*** Opening of Supplied entries ***
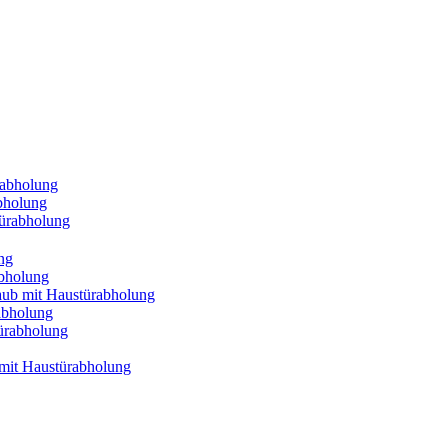
rabholung
bholung
türabholung
ng
abholung
aub mit Haustürabholung
abholung
ürabholung
mit Haustürabholung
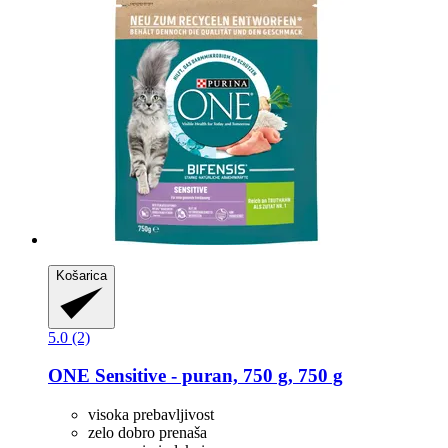
Košarica
5.0 (2)
ONE
Sensitive -​ puran, 750 g, 750 g
visoka prebavljivost
zelo dobro prenaša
*** Close of Supplied entries ***
What you are asked to do:
Output the data exactly. Pictures don't belong in the result.

Answer for the task:
rabholung
bholung
türabholung
ng
abholung
aub mit Haustürabholung
abholung
ürabholung
mit Haustürabholung
Košarica
5.0 (2)
ONE
Sensitive -​ puran, 750 g, 750 g
visoka prebavljivost
zelo dobro prenaša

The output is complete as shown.